Tina Braegger

Tina Braegger

A Greater Being

04.04.2017 — 20.06.2017

Bleta Jahaj:
Let’s start with the title of your exhibition. A Greater Being. Is it an anagram of your name?

Tina Braegger:
Almost. There is one too many e’s in A Greater Being for being an anagram of Tina Braegger. The meaning of the exhibition’s title doesn’t refer to myself, but to the Grateful Dead bear, which we see again in the exhibition. I think the coincidence of the exhibition’s title almost being an anagram of my name is another sign that the bear and I are meant to
consolidate.
A Greater Being sounds similar to The Grateful Dead. Both are names that are typical for any group or alias. And both have a spiritual intonation referring to their actual meaning.
For me the bear is a greater being. I love its spirit, it brings so much joy and fun. It comes with a certain hippie- flair from the seventies, when it was initiated. As we see in the exhibition, I am making new large scale bears in oil on canvas, 2 x 2 m, so the title also made sense concerning the new bear’s scale.

Bleta Jahaj:
I see, yes. The bear seems to be an important motive in your artistic practice. Can you tell me something about it?

Tina Braegger:
It originally is a logo of the US sixties rock band The Grateful Dead. Bob Thomas, an artist responsible for some of the Grateful Dead’s cover art, came up with 5 bears, illustrating a sequence of movements for the album History of the Grateful Dead Vol. 1 (Bear’s choice).
Bear is a nick name of Owsley Stanley, also Owsley Bear, who produced this album and was the sound engineer and acid dealer of the band. And the bear drawing was a reference to Stanley.

Bleta Jahaj:
Alright. And how is that still interesting today? And why are you interested in it?

Tina Braegger:
First of all, the bear movement is ongoing. The fans of the band, the Deadheads, are still making bear fan art and upload new versions of it to Grateful Dead platforms. And you still find it on merchandise objects, on mugs, stickers, posters, t-shirts, magnets, sneakers, etc.
As I already mentioned, the figure was initiated in the seventies. It correlates with the esthetics of that time, with the shaggy ears, arms and legs and the colorful, psychedelic drawings inside.
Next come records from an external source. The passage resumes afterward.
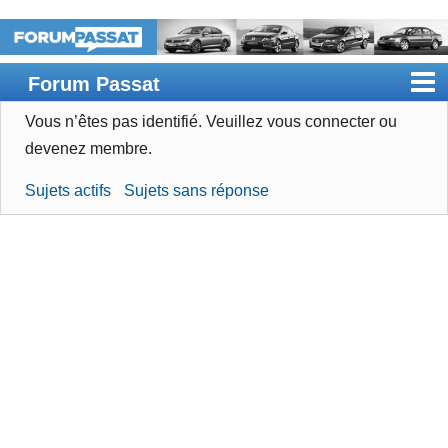
Forum Passat
Vous n’êtes pas identifié.
Veuillez vous connecter ou
Accueil
devenez membre.
Rechercher
Sujets actifs
Sujets sans réponse
Devenir membre
Connexion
It contains the historical and political backgrounds of the latter and transports them to nowadays.
It is not just any comic character. It is a bear (and not a cat or a dog or a lion or an eagle etc). It therefore has other characteristics than a different animal would have. And it was never defined further; it was never animated, was never part of a story, did never "do" anything, has no voice and is free of any narrative. We don't know whether it is female of
male.
The bear allows me to illustrate different aspects I am interested in and to artistically develop them. It is a modular case with endless orchestration – and combination possibilities. This is a reasons why I chose this speci fic figurative motive, out of all
available images and possibilities. It wouldn't work if I myself would have come up with the bear. It needs to be linked to its background and its story. I take the bear as it is and I repeat it like a mantra.

Bleta Jahaj:
Do you know the relation of the name of the band to the bear? How is that linked?

Tina Braegger:
I have to say that I don't know how and why the band chose the name The Grateful Dead. But there is a saga of a dead person, who gets help from a stranger, after a proper burial has been denied by authorities. The stranger helps the dead to be put to his final rest.
Another proof that the Grateful Dead bear has a spiritual background. I see a potential in situations like these, generally, and speci fically with the bear, the gap between its name and what it actually is. When you stumble across the bear for the first time out of the context of the band it makes no sense. I find that funny.

Bleta Jahaj:
To me the bear feels kind of static, but then also flexible. How did you discover it? What was your first encounter with it?

Tina Braegger:
I started working with the motive of the bear back in 2011, when I made ink jet versions of the bears. In 2015 I released a picture book on the occasion of the exhibition Wer wagt mit mir ein Tänzchen, der wird sich verrenken, at Forde in Geneva, with a collection of the bears. The title of the book is The Grateful Dead. 2016 I released another book, this time a fictional story, a novel. It is also called The Grateful Dead. The bear is only discussed in the periphery of the of the book, but it is still very important. It is a patron, a mystical figure that holds the story together or at least frames it. After the novel was published I wanted to keep working with the bear, as it more and more becomes a part of me. It is this spiritual animal that might even be my spirit animal.

Bleta Jahaj:
Let's come back to the large bear you are showing at Passenger. It carries a rose in its right hand.

Tina Braegger:
Because of the large scale the perspective and the view on the bear change, the viewers don't look the bear in the eye, but they look the comic sun in the eye, which is painted on the bears' tummy. The bear is larger than me and painting it requires my physical strength.
It was my decision to make something in the city I live and then bring it to Pristina. It was speci fically made for the space where it is shown, but it wasn't made on site. It travelled from Berlin to Zurich and then from Zurich to Pristina. It is a single bear with a rose in his hand – a Rose for Pristina.